*Problem to work on*. Examine each line of the data. Copy those that contain the string "znajdziesz".

*Material to process*.
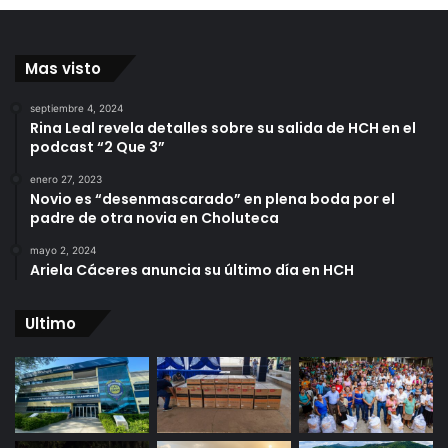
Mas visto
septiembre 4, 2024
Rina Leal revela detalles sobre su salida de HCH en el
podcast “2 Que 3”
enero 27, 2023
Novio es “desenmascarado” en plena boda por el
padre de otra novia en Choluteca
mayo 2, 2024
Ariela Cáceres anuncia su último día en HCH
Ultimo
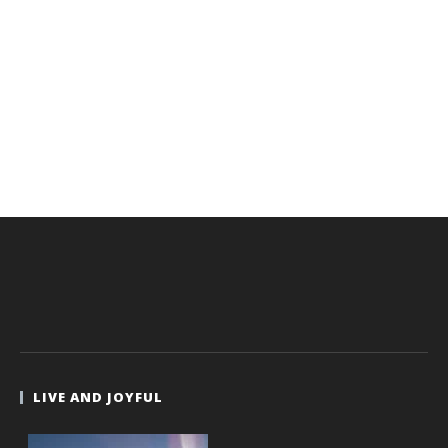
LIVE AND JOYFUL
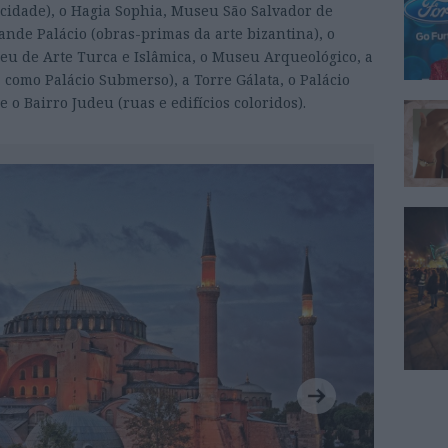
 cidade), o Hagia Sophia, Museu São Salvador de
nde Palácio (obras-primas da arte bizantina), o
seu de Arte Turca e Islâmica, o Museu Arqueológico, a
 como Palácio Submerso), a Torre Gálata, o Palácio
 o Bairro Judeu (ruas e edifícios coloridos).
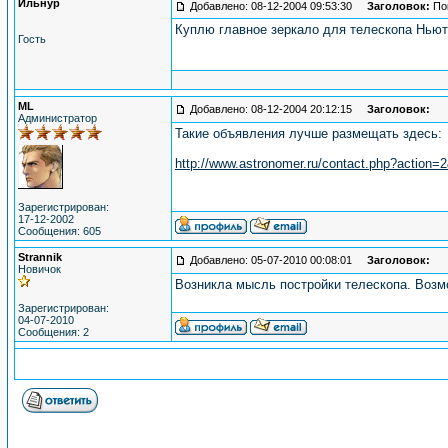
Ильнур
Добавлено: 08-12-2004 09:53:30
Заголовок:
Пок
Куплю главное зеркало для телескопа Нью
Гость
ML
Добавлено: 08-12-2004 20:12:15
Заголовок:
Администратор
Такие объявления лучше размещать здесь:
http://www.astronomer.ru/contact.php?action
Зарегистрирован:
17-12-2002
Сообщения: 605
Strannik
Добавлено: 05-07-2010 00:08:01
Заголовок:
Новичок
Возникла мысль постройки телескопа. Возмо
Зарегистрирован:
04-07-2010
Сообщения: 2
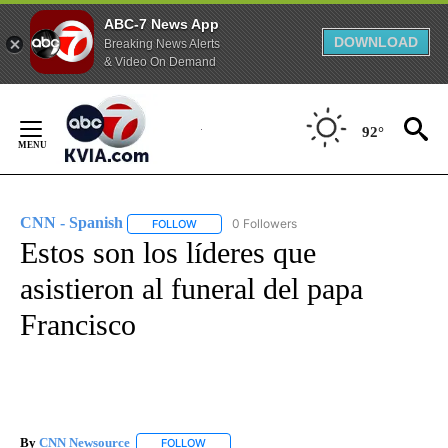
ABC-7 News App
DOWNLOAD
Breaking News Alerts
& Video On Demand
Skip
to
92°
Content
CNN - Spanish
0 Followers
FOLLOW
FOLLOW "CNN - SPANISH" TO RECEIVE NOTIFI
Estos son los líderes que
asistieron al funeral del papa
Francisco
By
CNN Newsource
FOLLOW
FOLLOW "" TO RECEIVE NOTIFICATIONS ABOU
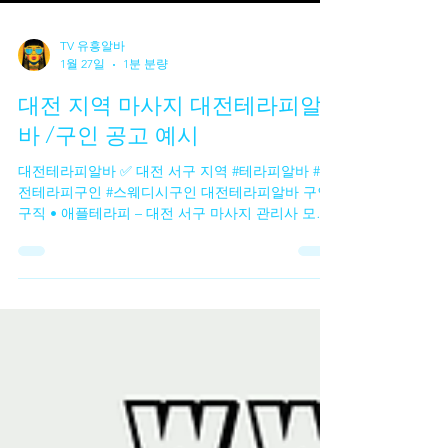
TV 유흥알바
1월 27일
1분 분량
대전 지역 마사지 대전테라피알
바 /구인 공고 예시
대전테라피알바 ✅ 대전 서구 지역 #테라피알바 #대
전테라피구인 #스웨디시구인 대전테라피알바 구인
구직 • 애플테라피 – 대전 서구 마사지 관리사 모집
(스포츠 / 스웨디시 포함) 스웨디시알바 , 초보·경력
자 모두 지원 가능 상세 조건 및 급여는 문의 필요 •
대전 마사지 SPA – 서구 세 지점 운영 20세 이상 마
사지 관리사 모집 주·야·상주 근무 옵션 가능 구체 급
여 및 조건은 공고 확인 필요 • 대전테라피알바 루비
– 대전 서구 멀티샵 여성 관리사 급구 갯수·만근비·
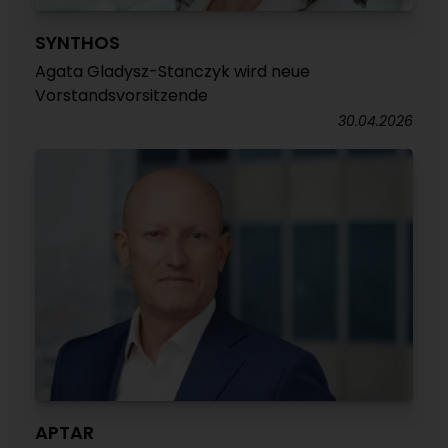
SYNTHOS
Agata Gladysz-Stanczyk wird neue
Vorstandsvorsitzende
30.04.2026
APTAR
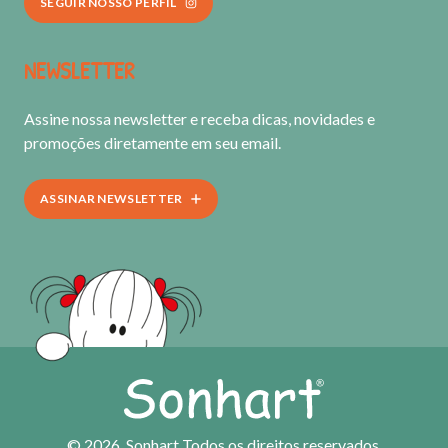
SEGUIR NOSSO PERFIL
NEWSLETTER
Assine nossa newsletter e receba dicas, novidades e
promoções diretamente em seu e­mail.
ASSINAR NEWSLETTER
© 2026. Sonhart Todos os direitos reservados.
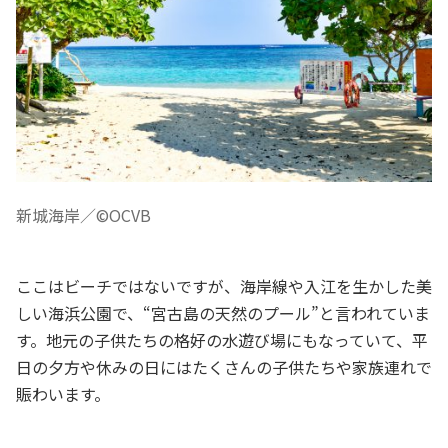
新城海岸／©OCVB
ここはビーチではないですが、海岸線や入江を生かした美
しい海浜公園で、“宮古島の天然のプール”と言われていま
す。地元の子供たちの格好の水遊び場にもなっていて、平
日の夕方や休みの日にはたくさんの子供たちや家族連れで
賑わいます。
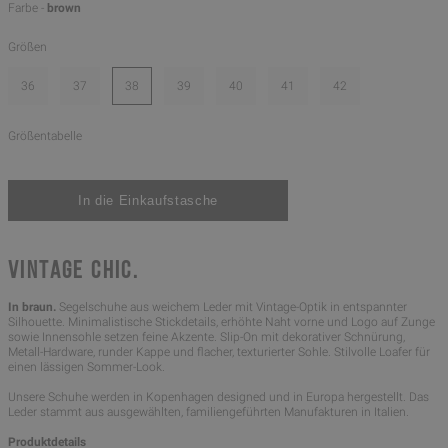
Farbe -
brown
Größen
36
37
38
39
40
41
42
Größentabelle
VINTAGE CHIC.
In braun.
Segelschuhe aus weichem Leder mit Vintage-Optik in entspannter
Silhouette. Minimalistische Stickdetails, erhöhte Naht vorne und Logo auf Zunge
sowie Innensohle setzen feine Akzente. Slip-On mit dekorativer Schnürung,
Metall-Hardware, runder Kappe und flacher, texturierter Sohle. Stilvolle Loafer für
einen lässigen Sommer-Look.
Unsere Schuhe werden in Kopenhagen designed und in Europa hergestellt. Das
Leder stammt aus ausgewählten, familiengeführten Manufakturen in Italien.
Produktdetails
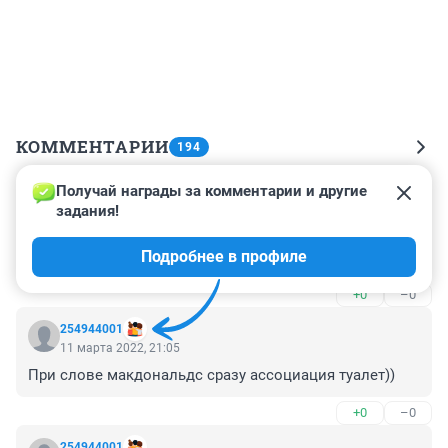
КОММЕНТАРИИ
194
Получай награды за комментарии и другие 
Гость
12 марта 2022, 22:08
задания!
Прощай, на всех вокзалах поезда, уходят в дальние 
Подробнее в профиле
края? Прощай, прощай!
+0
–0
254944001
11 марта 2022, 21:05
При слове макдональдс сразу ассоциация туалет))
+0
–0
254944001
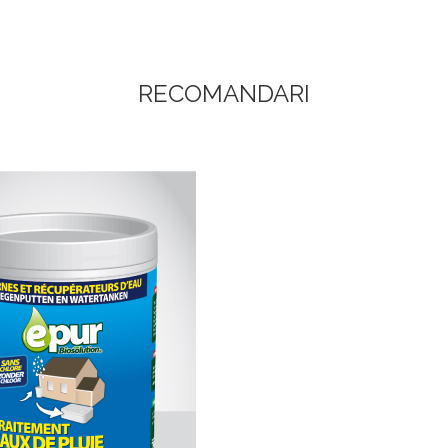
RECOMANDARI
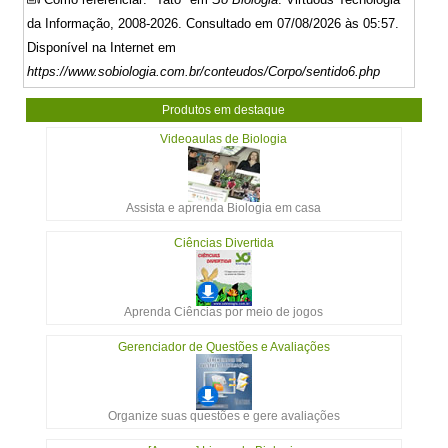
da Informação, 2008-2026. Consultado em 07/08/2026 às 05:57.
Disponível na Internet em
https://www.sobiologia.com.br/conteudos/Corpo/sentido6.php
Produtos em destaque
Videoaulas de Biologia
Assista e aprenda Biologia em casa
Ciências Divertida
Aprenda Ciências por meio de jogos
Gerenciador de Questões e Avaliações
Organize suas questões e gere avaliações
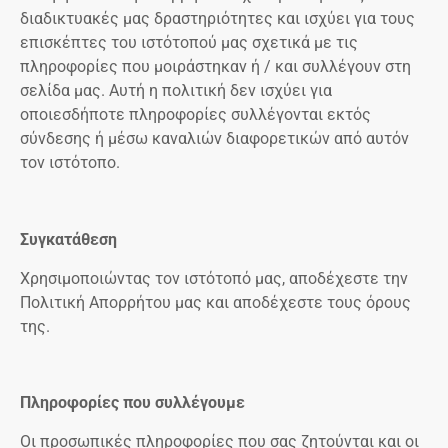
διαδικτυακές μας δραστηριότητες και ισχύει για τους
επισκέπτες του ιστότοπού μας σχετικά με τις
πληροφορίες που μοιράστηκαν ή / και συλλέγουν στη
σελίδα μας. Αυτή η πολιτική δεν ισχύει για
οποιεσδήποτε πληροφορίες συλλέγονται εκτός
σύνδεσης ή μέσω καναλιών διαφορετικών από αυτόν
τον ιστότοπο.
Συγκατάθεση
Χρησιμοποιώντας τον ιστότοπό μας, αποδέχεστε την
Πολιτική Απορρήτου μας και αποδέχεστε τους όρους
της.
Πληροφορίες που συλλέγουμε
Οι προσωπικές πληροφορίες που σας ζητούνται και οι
...
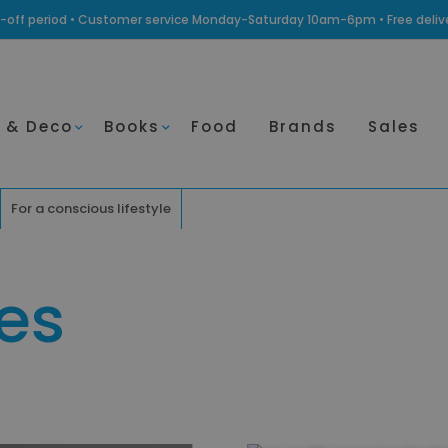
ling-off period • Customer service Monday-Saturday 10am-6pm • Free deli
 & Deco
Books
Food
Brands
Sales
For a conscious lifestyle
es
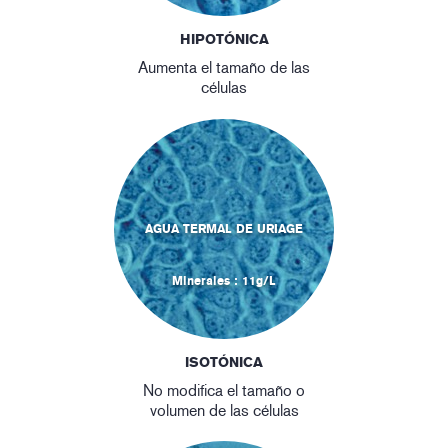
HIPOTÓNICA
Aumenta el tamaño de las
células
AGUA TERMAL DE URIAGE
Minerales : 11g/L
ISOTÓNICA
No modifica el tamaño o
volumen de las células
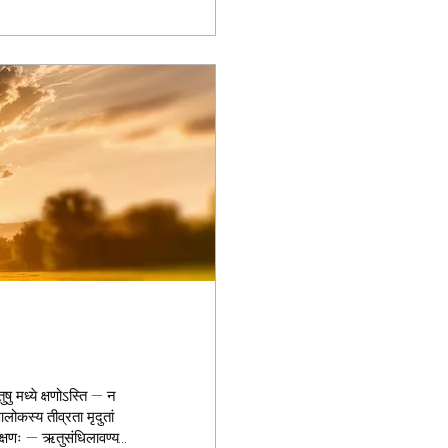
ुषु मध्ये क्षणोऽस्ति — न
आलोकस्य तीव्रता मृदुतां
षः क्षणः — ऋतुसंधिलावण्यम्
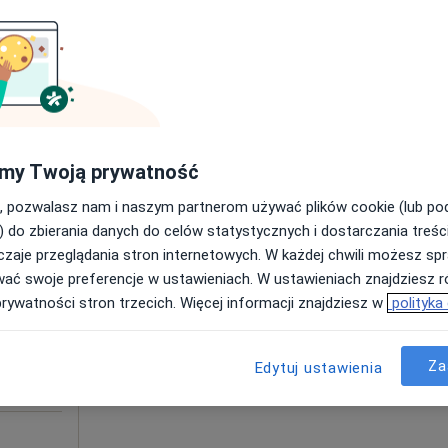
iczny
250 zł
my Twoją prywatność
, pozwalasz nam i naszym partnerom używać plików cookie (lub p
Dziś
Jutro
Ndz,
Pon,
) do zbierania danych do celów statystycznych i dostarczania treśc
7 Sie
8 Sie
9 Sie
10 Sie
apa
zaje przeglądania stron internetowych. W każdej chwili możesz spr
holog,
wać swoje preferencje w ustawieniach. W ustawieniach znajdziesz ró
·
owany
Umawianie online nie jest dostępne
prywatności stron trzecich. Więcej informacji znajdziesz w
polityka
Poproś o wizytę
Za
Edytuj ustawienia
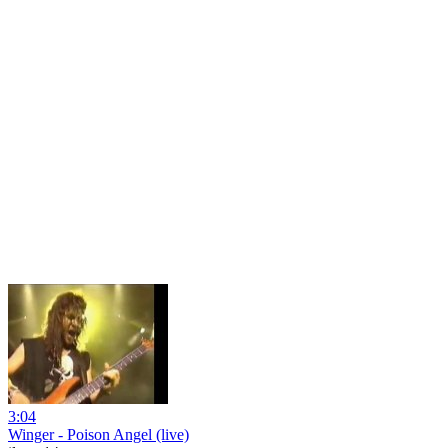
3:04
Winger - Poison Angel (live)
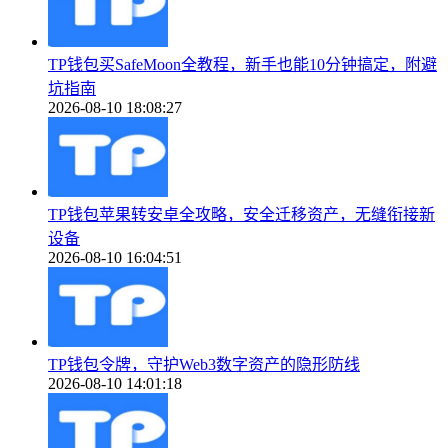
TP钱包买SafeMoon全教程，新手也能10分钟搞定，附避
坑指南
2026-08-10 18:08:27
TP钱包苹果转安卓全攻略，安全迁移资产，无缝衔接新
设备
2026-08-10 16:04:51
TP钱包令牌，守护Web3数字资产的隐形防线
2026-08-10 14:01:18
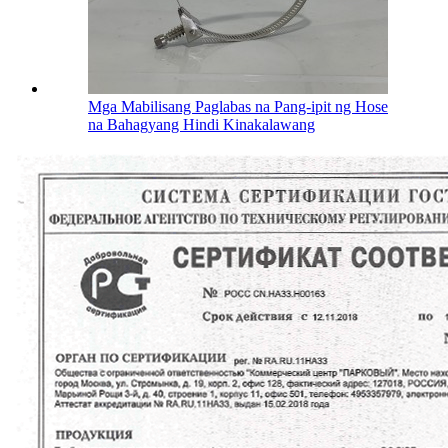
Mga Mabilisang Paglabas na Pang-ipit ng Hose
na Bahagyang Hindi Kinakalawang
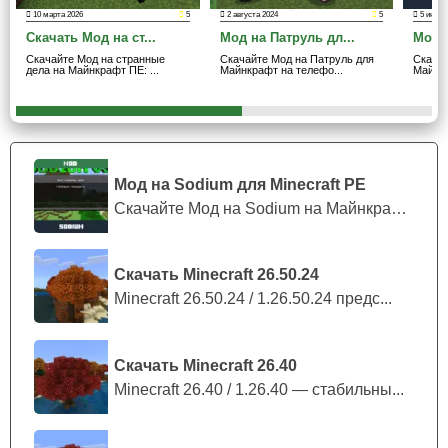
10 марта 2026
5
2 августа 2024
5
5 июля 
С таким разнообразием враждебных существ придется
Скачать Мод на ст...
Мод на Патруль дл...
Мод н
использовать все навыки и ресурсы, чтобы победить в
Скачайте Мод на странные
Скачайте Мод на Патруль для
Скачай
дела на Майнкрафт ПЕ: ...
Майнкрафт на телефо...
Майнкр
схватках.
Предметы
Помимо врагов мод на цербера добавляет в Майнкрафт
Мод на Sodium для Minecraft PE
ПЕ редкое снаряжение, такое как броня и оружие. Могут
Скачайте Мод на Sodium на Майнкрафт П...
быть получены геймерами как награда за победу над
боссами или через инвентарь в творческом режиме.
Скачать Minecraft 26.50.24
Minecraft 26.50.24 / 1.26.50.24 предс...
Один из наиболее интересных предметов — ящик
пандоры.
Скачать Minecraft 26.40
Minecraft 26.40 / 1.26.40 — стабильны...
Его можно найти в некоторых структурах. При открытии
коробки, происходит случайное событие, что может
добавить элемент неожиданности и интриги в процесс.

*Answer*.
wać swoje preferencje w ustawieniach. W ustawieniach znajdziesz ró
prywatności stron trzecich. Więcej informacji znajdziesz w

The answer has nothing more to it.